Sunday, 14 September 2025

RICKY "THE HITMAN" HATTON (1978 - 2025): AN OBITUARY

Ricky "The Hitman" Hatton, who has left the ring for good at the untimely age of 46, was the sort of pugilist who made you wonder whether boxing was a sport or a national festival. Born in 1978 in the gritty precincts of Stockport, Cheshire, to a father who had traded punches in his youth and a mother who sold carpets on Glossop Market, Hatton emerged from the council estates of Hattersley like a pint of bitter frothing over in a pub brawl. He turned pro at 18, after a 73-7 amateur run that suggested he was born to bob and weave, and quickly became the darling of Manchester's working-class heartland, where his fans arrived in hordes, singing and swaying as if at a football match—which, come to think of it, they often were, given his lifelong devotion to his beloved Manchester City FC.

Hatton's style was a brutal ballet: pressure fighting at its most relentless, body shots landing like accusations in a marital row, and a left hook that could fell a lamppost. He amassed world titles with the voracity of a man raiding the fridge after last orders—IBF light-welterweight in 2005 by stopping the seemingly invincible Kostya Tszyu in Manchester's MEN Arena, a night when 20,000 locals turned the place into a cauldron of blue-and-white delirium.

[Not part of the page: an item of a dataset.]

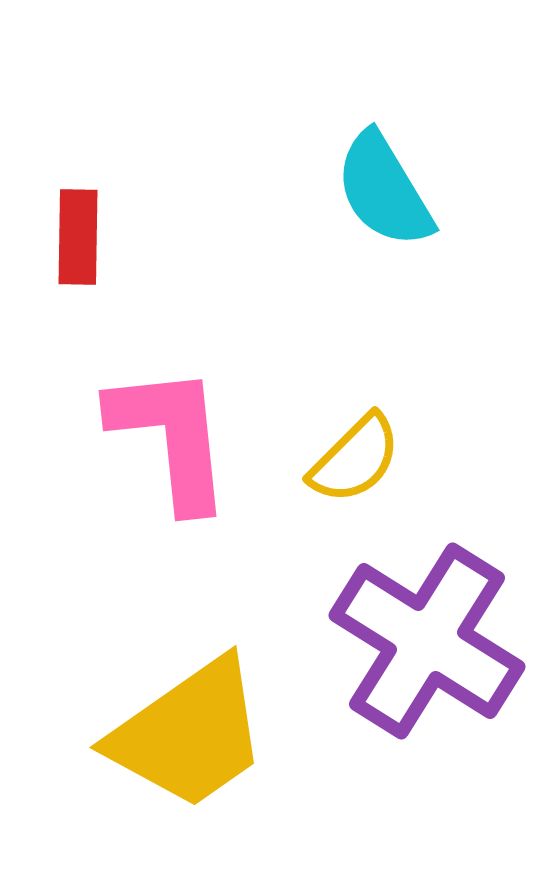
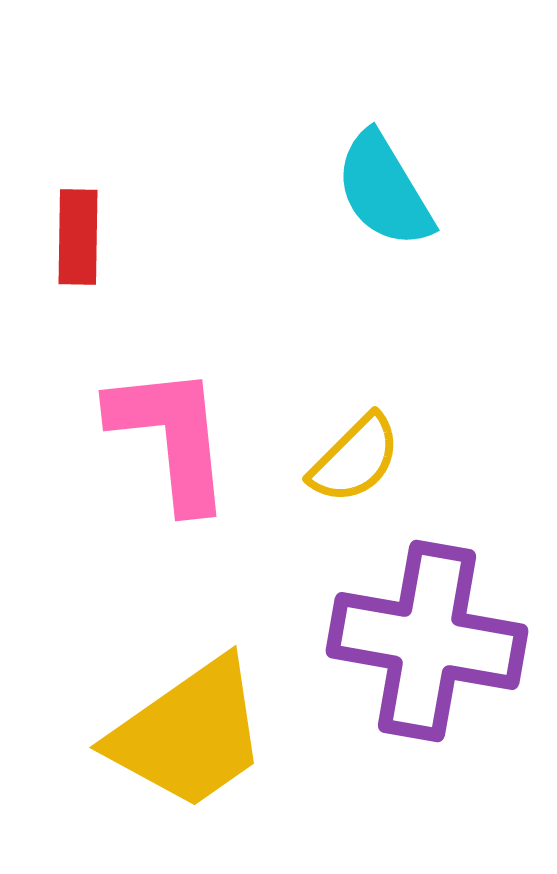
purple cross: rotated 22 degrees counterclockwise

He added the WBA welterweight crown in 2006, defending it with wins over the likes of Luis Collazo and Juan Urango, his record swelling to 45 victories, 32 by knockout, before the glamour fights beckoned.

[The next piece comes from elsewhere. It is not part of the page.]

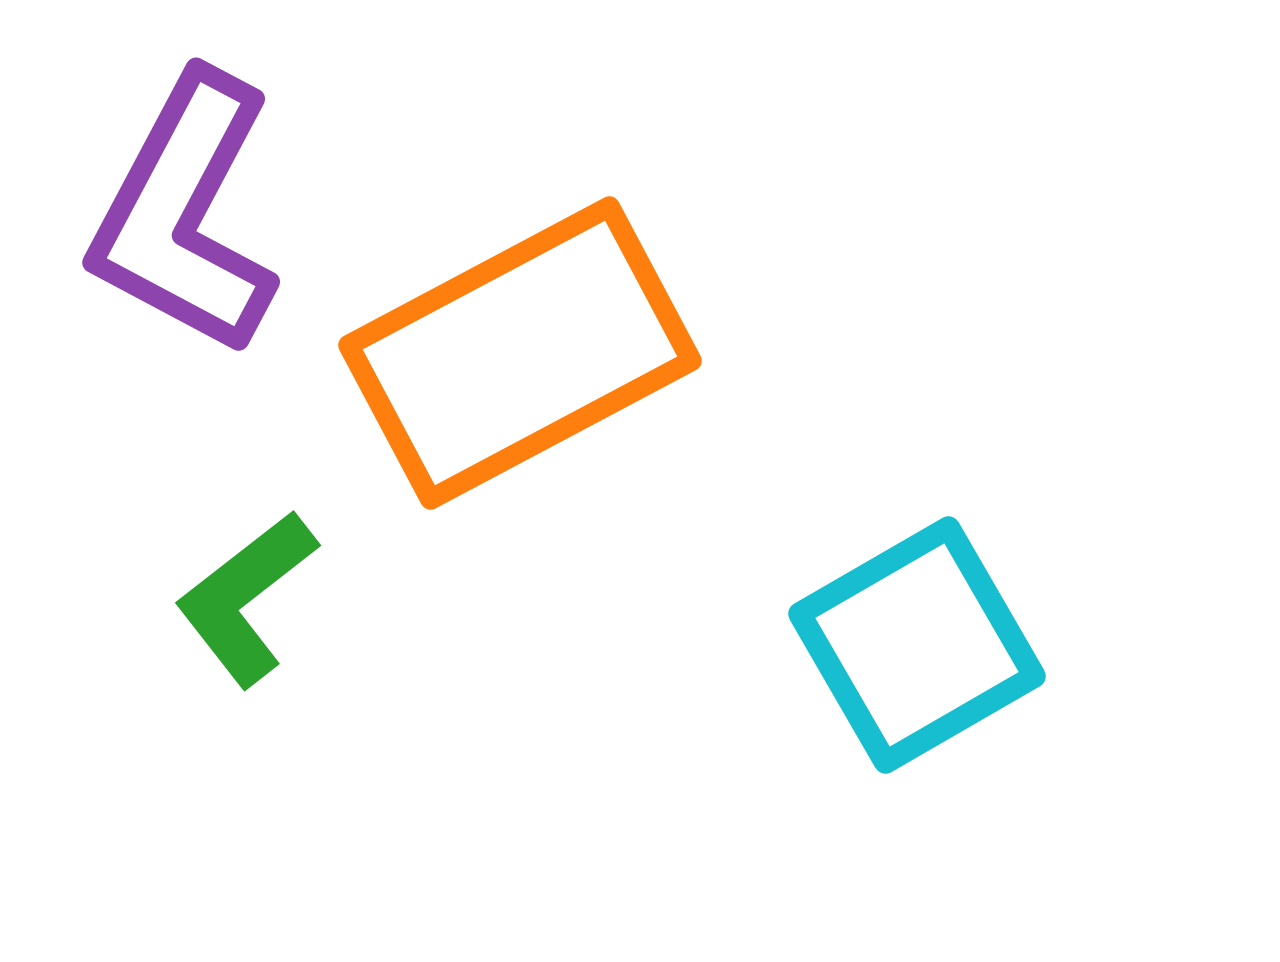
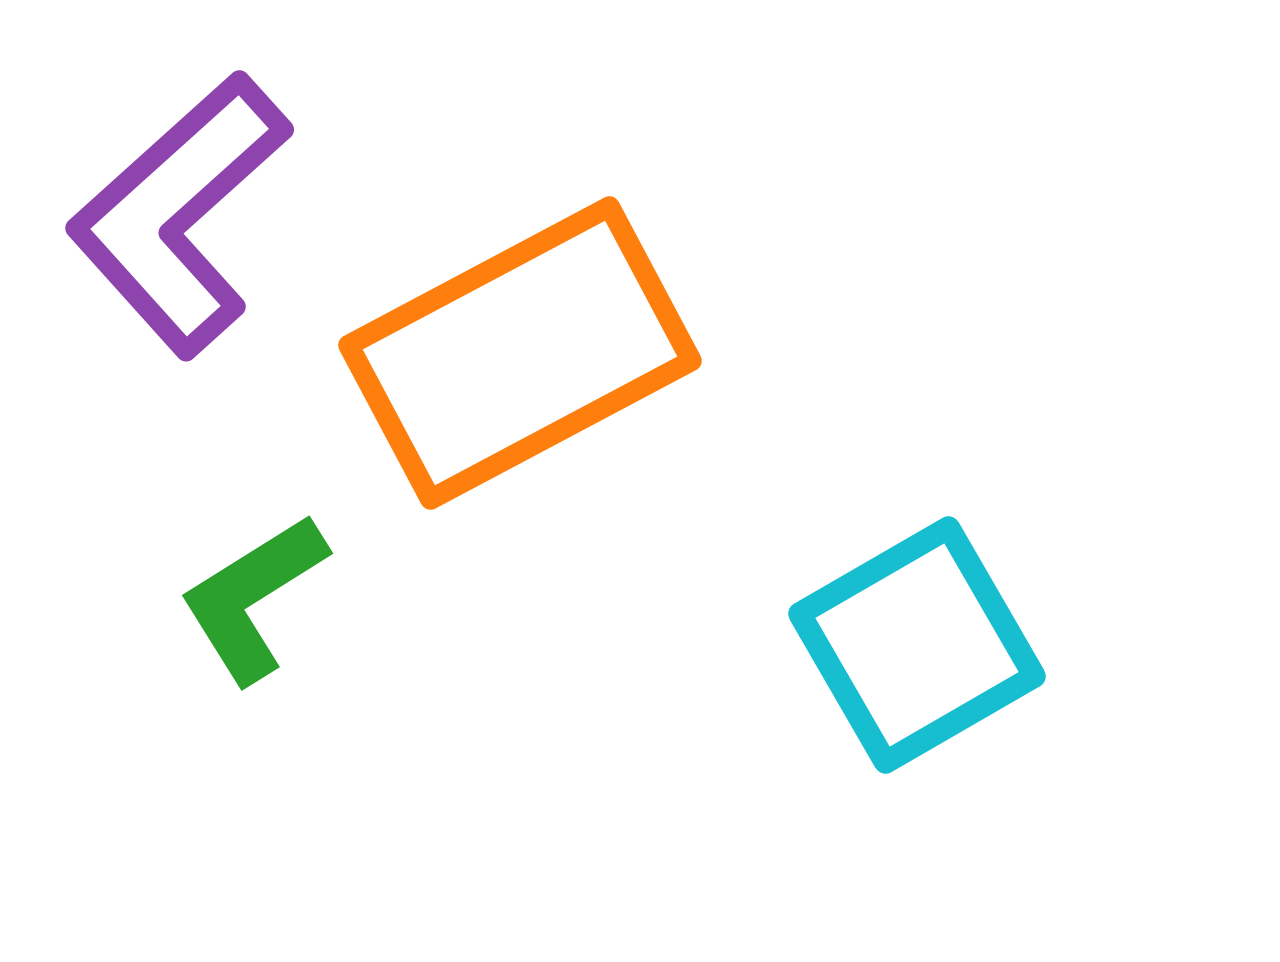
purple L-shape: moved 6 px left; rotated 20 degrees clockwise
green L-shape: moved 7 px right; rotated 6 degrees clockwise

In 2007, he met Floyd Mayweather Jr. in Las Vegas, a mismatch of styles where the Hitman's aggression met the Pretty Boy's precision, ending in a 10th-round stoppage that left Hatton punch-drunk in more ways than one. Worse followed in 2009 against Manny Pacquiao, a second-round annihilation that crumpled him like a discarded betting slip. Retirement beckoned, then a ill-fated comeback in 2012 against Vyacheslav Senchenko, another loss that sealed his exit. 

Off the canvas, life proved no kinder: battles with depression, alcohol, and cocaine scandals that splashed across tabloids like spilled lager. Yet Hatton, ever the battler, promoted young fighters, mentored his son Campbell, brother Matthew, and spoke openly of his demons, turning personal wreckage into quiet advocacy when he became an ambassador for the mental health charity Campaign Against Living Miserably in 2023.

Ricky Hatton was no marble statue of a champion, but a flesh-and-blood hero, flawed and fierce, who embodied the roar of the crowd and the sting of defeat. Manchester, a city divided by its two football teams, United and City, was united by his bravery in the ring. In a sport that chews up dreamers, he punched above his weight, leaving us very much richer for his brawling spirit.